Ele deu uma risada e jogou água em mim.
-Ei! – fiz a mesma coisa, mas não bateu nele. Não havia ninguém ali – Arthur?
- Aqui – ele estava atrás de mim com o sorriso travesso que eu amava no rosto – Hora de aprender a nadar.
- Ok – respirei fundo para me concentrar.
- Primeiro você precisa prender o fôlego...
- Essa parte eu sei. O problema está e mexer as pernas e braços.
- Então você não tem pavor a água – não era uma pergunta.
- Não.
- Segure minhas mãos e solte os pés – sua voz era confiante.
- Arthur...
- Faça isso. Quando seus pés não tocarem o chão, comece a bater na água. Bata os pés Sammy. – ele instruiu.
  Obedeci e ele começou a andar para trás. Eu batia os pés para acompanhá-lo e depois de algum tempo, Arthur segurou minhas mãos com um braço enquanto o outro cercava minha cintura.
- Vou soltar suas mãos e preciso que puxe a água. Continue a bater os pés. Quando seu braço for pra direita, deite o rosto na água virado pra esquerda e inspire. Entendeu?
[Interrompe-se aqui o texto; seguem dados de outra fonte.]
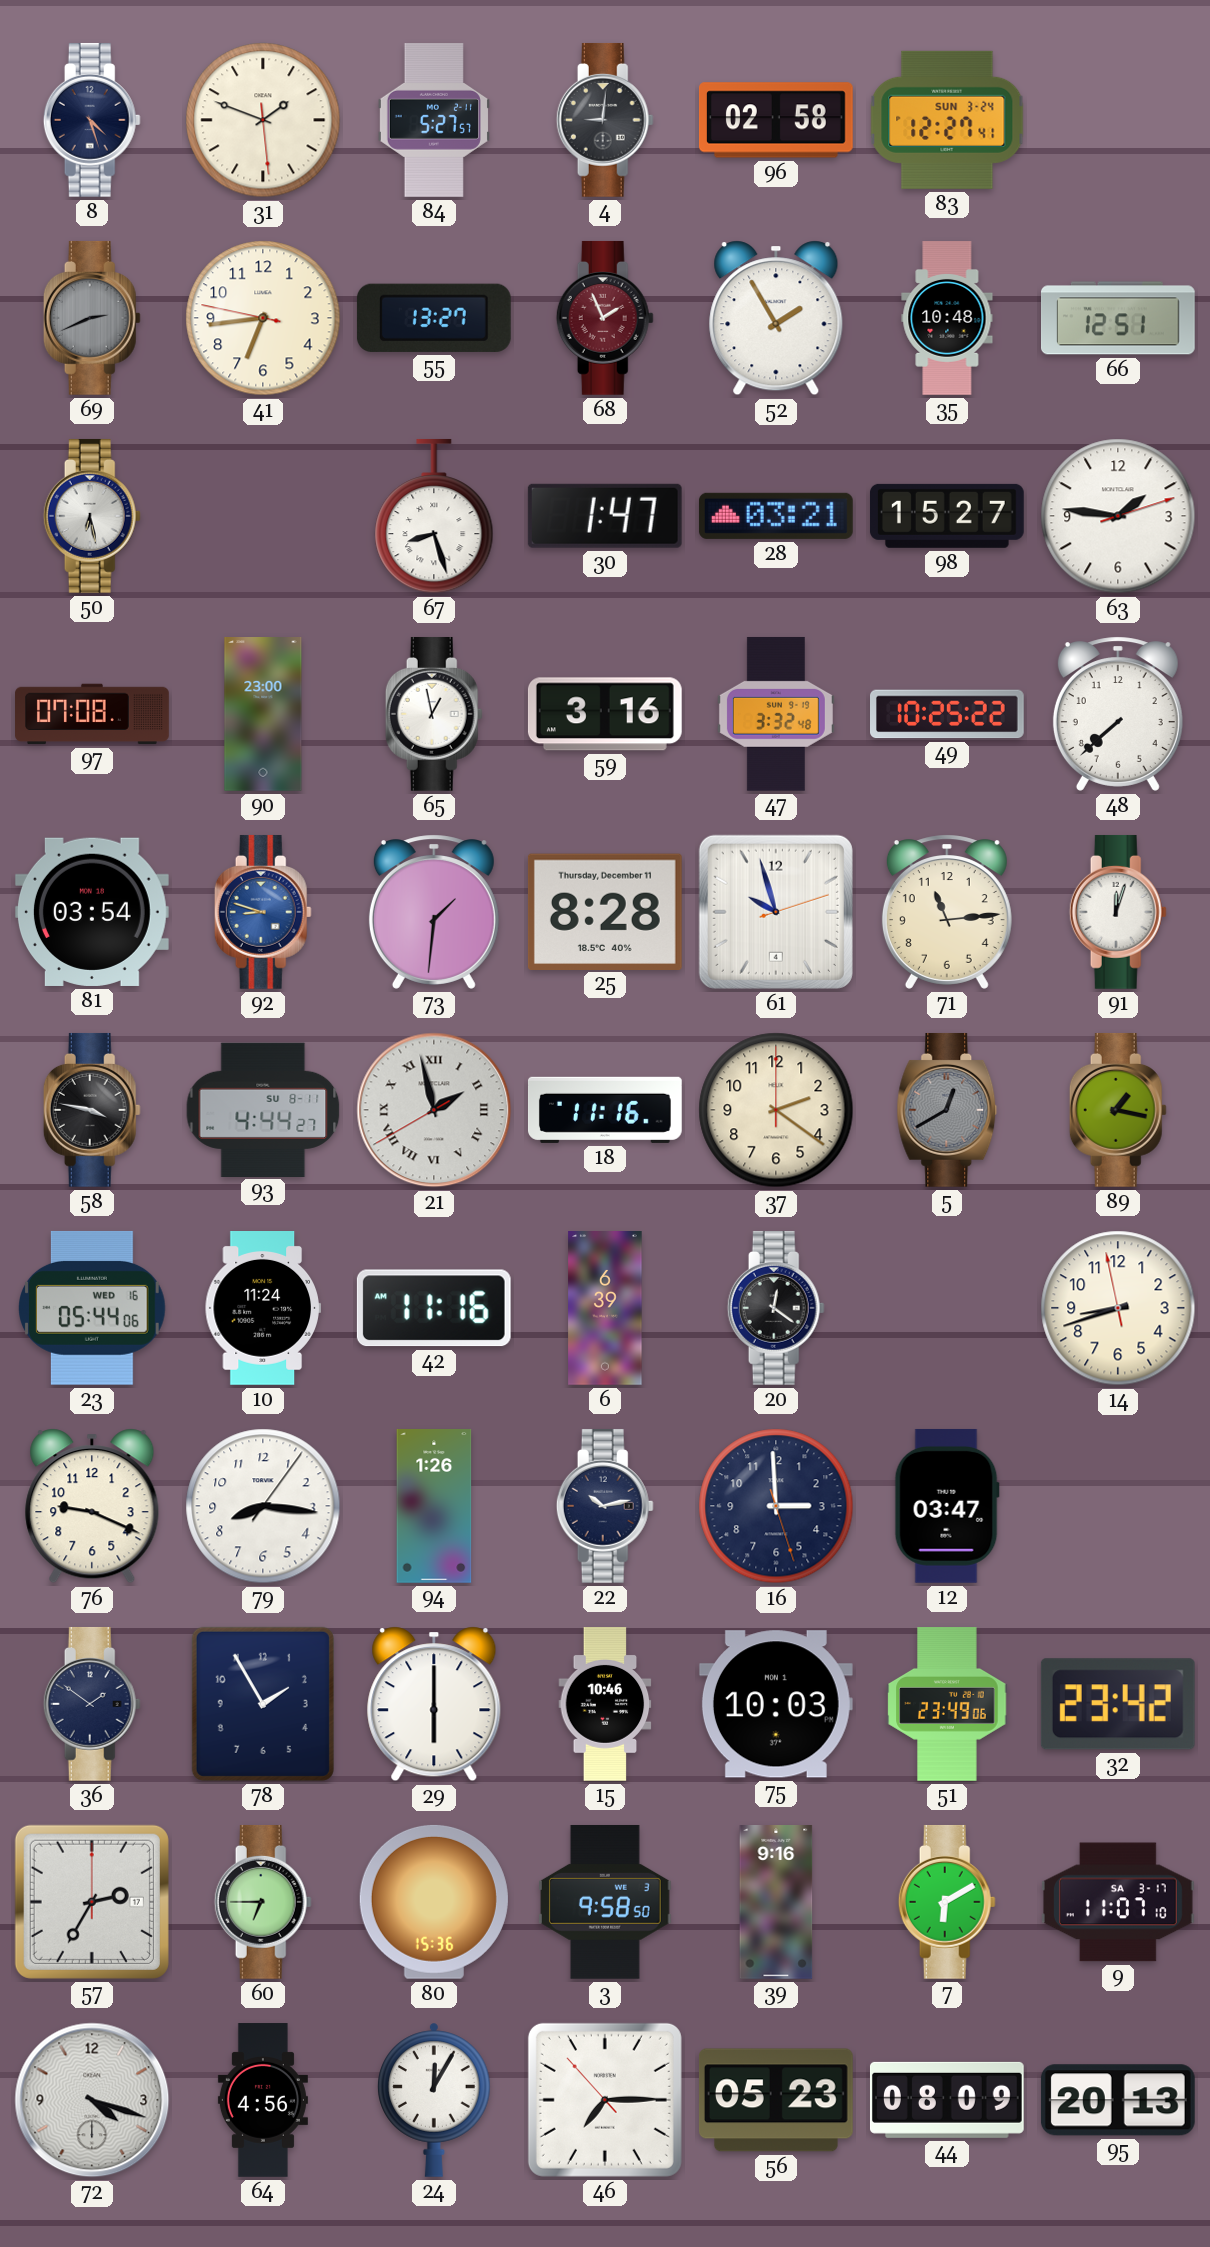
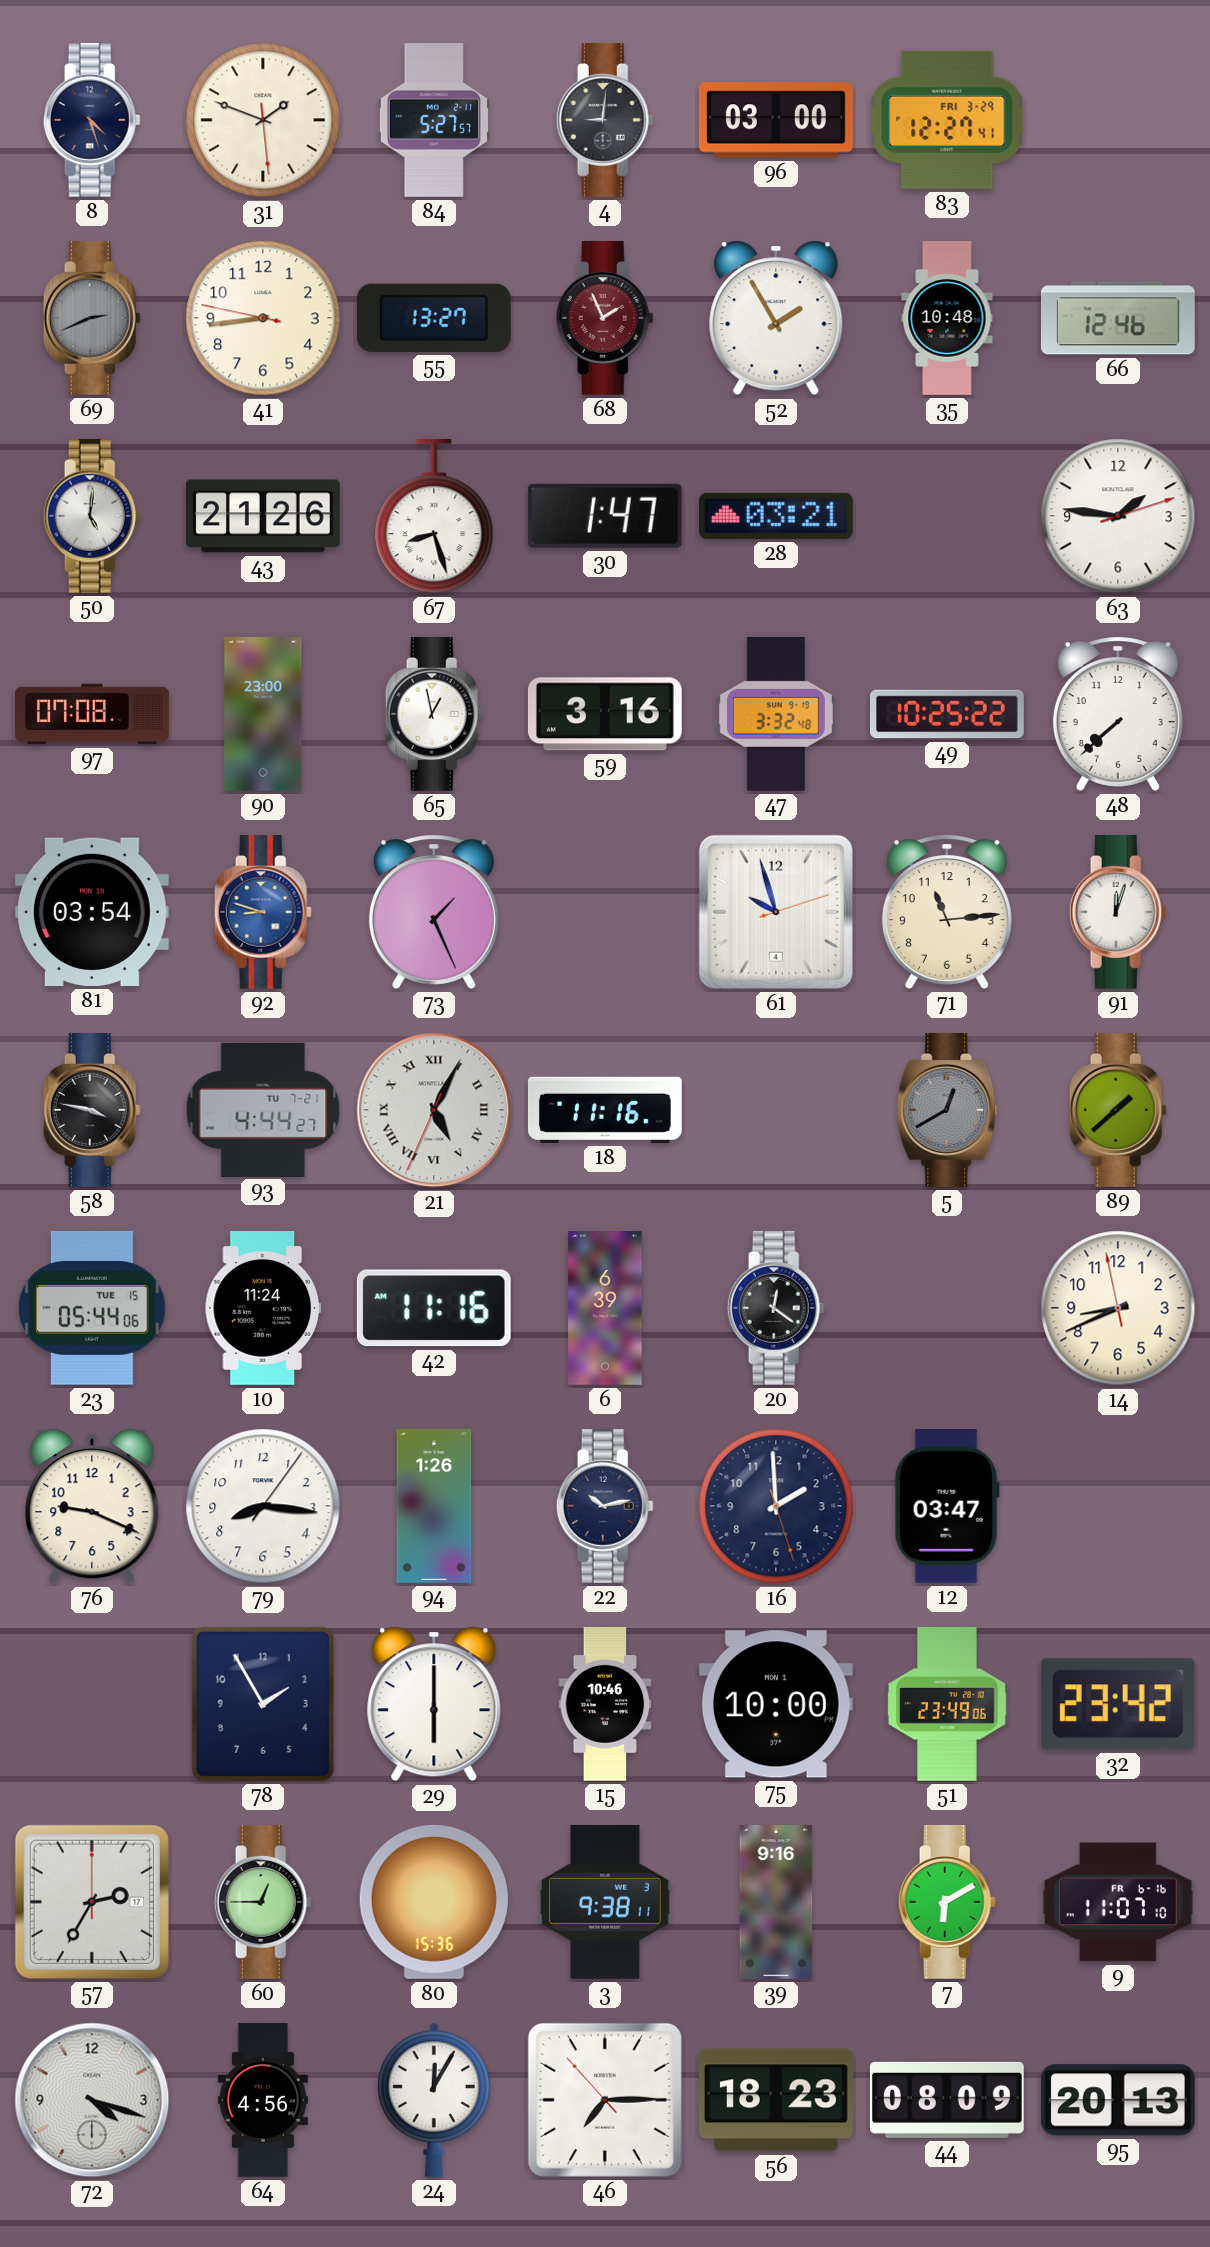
96: 02:58 -> 03:00
83 date: SUN 3-24 -> FRI 3-29
41: 6:43 -> 8:43
66: 12:51 -> 12:46
50: 6:28 -> 5:01
43: none -> 21:26
98: 15:27 -> none
73: 1:31 -> 1:26
25: 8:28 -> none
93 date: SU 8-11 -> TU 7-21
21: 1:57 -> 5:04
37: 2:21 -> none
89: 1:17 -> 1:38
23 date: WED 16 -> TUE 15
14: 8:41 -> 8:40
16: 2:59 -> 1:59
36: 1:51 -> none
75: 10:03 -> 10:00
60: 6:45 -> 12:45
3: 9:58 -> 9:38
9 date: SA 3-17 -> FR 6-16
56: 05:23 -> 18:23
- Sim – disse com a voz trêmula.
- Não tenha medo. Vamos. Agora.
  Errei algumas vezes, mas Arthur não pareceu se importar. Ele me dizia o que devia fazer e quando percebi, já não estava com ele me segurando. Eu estava nadando sozinha.
- Você conseguiu! – ele disse enquanto eu me afastava.
- Obrigada – disse ao voltar para ele.
- Mas ainda falta você aprender a nadar embaixo d’água.
- Ah não... – grunhi.
- É muito mais simples. Tome fôlego – respirei fundo – Agora afunde – fiz o que ele mandou e abri os olhos dentro da água. O sal ardeu um pouco, mas logo me acostumei.
  Arthur afundou também e me pediu para empurrar a água e juntar os calcanhares e depois empurrar. Subi para respirar com ele e quando voltei pra dentro da água, fizemos o movimento.
- Agora só tem que ficar praticando. Parabéns, aprendeu mais rápido do que eu achava – ele deu um beijo em minha testa – Sabe, estou curioso.
- Com o quê?
- Como vai para o jantar?
- Não vou dizer como vou – ele se inclinou para mim.
- Por favor? – ele beijou o canto de meus lábios.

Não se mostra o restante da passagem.